In which I recount a rewarding year of public history work in the world
2018 was one of those years with a mind of its own. It was all I could do to hold on and enjoy its wild ride. The whole year felt like a flat-out sprint, but in the end, the year was full of fascinating work, travels, and appearances. So much happened, in fact, that I’ve decided to break my annual review into more than one post. Here, I touch on the various projects I’ve been involved with over the past twelve months.
Much of my work in 2018 centered on LGBTQ historic preservation. I completed a survey of potential National Historic Landmarks (NHLs) related to LGBTQ history in thirteen states (Connecticut, Delaware, Maine, Maryland, Massachusetts, New Hampshire, New Jersey, New York, Pennsylvania, Rhode Island, Vermont, Virginia, and West Virginia). This was an ambitious effort, and I couldn’t have done it without the assistance of two up-and-coming historians of sexuality: Andrew Clark-Huckstep and Hannah Fletcher Craddock.
Also related to the built environment, I performed deeper research on four properties in particular. This research resulted in NHL Briefing Statements for:
- Azurest South, the home of architect Amaza Lee Meredith and her partner Edna Meade Colson in Petersburg, VA
- The House of the Furies, a lesbian feminist collective in Washington, DC
- The offices of Gay Community News and Fag Rag in Boston, Massachussetts
- The home of African American education advocate Lucy Diggs Slowe, first Dean of Women at Howard University, and her partner, playwright Mary Burrill, also in Washington, DC
Spring 2018 saw me deep in research on the history student activism related to sexuality at Indiana University, a project funded by the Indiana University Bicentennial Initiative.

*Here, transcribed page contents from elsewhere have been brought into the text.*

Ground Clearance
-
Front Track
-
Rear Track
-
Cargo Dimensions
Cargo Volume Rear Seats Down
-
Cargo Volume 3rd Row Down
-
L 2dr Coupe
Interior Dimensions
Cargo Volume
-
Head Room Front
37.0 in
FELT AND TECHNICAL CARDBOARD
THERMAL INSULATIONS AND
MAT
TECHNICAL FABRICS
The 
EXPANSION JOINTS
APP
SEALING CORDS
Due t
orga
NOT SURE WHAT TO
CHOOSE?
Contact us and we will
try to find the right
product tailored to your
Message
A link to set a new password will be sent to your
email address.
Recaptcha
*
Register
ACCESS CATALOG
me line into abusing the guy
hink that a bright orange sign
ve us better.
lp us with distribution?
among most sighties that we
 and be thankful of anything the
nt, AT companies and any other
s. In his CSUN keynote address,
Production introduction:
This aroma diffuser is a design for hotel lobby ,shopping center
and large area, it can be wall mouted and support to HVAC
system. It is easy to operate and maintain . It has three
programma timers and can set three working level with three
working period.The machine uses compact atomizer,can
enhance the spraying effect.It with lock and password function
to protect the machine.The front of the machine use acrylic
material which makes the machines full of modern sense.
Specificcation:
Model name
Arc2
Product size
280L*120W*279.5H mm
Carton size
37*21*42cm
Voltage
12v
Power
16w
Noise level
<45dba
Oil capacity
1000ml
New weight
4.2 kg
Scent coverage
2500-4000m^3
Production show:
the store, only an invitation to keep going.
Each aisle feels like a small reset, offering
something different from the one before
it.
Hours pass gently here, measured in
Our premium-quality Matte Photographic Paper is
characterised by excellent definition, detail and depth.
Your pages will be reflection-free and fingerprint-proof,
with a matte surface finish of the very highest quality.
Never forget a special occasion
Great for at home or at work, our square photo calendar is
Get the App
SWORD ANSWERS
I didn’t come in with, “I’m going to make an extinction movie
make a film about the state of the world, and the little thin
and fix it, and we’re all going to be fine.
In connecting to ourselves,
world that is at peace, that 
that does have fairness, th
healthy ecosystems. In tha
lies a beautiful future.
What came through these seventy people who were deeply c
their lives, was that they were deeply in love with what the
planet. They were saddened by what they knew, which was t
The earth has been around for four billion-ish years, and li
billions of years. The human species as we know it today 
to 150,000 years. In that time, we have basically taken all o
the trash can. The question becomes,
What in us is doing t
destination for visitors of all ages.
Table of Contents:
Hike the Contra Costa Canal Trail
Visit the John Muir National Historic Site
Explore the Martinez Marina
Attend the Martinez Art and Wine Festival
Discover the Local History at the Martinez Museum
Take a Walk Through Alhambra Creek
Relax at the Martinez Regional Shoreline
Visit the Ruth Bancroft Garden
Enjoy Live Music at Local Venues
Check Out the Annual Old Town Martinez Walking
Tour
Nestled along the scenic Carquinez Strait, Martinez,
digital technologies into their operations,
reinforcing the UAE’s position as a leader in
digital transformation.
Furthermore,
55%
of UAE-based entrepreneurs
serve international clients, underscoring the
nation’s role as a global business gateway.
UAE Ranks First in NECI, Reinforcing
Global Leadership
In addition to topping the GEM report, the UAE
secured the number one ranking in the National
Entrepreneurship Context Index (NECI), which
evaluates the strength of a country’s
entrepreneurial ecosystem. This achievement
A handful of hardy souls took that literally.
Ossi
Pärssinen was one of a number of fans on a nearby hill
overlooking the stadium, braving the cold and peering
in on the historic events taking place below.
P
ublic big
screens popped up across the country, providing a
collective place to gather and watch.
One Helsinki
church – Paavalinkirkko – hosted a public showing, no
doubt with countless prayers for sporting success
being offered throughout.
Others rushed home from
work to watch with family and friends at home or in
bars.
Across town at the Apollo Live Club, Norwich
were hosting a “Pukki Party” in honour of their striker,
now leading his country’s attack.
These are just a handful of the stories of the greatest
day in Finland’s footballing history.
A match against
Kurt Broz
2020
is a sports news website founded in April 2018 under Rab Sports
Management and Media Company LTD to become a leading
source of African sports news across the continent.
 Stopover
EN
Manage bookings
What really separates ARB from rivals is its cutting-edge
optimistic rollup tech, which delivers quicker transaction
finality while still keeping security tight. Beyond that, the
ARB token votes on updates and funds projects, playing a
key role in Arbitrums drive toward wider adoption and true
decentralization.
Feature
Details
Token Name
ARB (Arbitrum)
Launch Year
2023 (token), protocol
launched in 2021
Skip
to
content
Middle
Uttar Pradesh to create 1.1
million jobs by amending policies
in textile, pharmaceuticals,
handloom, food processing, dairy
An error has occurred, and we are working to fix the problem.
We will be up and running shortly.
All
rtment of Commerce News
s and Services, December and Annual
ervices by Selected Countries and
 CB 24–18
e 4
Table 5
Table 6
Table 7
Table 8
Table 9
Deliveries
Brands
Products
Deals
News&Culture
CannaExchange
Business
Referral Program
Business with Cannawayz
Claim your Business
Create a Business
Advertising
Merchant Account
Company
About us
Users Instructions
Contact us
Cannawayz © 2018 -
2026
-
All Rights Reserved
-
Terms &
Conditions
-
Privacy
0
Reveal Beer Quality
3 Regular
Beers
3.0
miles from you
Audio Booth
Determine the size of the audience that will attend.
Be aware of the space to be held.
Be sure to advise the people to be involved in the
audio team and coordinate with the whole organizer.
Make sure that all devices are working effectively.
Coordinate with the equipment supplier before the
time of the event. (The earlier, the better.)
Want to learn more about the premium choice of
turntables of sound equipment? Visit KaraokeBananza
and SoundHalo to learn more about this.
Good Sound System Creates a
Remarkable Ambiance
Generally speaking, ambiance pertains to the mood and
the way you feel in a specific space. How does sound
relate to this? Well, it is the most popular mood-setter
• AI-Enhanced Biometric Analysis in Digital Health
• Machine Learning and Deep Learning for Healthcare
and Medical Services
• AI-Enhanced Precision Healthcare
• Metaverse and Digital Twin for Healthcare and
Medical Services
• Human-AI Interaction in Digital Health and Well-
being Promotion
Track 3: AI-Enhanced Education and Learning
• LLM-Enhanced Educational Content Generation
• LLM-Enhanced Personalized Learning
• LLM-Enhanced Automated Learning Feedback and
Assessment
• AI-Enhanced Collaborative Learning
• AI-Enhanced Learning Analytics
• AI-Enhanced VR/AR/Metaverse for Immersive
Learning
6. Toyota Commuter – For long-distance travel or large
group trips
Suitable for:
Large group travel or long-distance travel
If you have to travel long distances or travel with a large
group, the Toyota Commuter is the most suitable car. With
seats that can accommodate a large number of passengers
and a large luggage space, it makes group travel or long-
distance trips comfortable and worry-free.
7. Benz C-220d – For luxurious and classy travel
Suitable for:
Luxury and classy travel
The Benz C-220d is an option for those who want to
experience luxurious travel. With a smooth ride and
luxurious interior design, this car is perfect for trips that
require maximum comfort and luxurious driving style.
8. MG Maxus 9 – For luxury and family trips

Topics included advocacy for sex education at the university in the 1930s; issues surrounding female student curfews, visitation, and ability to leave campus in the 1940s through 1960s; student groups related to sexual freedom, LGBTQ identities, reproductive rights, and the prevention of sexual violence in the second half of the twentieth century; and the establishment in the 1990s of what is today known as the Indiana University LGBTQ+ Culture Center. In the short term, this material is being incorporated into curriculum at the university. Looking toward the future, I am pondering ways I might give these findings a broader audience. And, as with almost all my work, this was a team effort. The Indiana University Archives was a gold mine, and Hannah Fletcher Craddock once again assisted with identifying, sorting, and analyzing vast amounts of material.
Within the editorial services side of my business, I had the distinct pleasure of editing and indexing a sure-to-be ground-breaking book in the public history field: Clio’s Foot Solders: Twentieth-Century U.S. Social Movements and Collective Memory, by Lara Kelland. Kelland’s work challenges our status-quo understandings of the origins of the field of public history and credits the work of identity politics movements of the 1960s and 1970s with changing the U.S. historical narrative. Elsewhere on the editing front, I continued my copyediting work for the American Association for State and Local History’s publication History News.
Amid all this other work, I had the bittersweet task of returning to my former employer, the Organization of American Historians (OAH), to assist the organization in the aftermath of the unexpected passing of my public history colleague Aidan Smith. Over the past eight months, I’ve worked to piece together the history and parameters of the various projects Aidan was working on; keep the OAH’s collaborative program with the National Park Service running; managed, to varying degrees, over eighty-five OAH-NPS projects; and help hire and train the new OAH public history team of Paul Zwirecki, who is now serving as OAH Public History Manager, and Derek Duquette, who is filling a new position as OAH Public History Program Associate. It was quite the unexpected adventure, and I hope I was able to make this hard transition a little smoother. The effort also enabled me to reconnect with more of the dedicated historians who work for the National Park Service and revisit some of the unique satisfactions that come from successfully managing a project. Returning temporarily to the public history department of the OAH reminded how much I enjoy historical project management, and I hope I will have the opportunity to put these skills to good use again soon.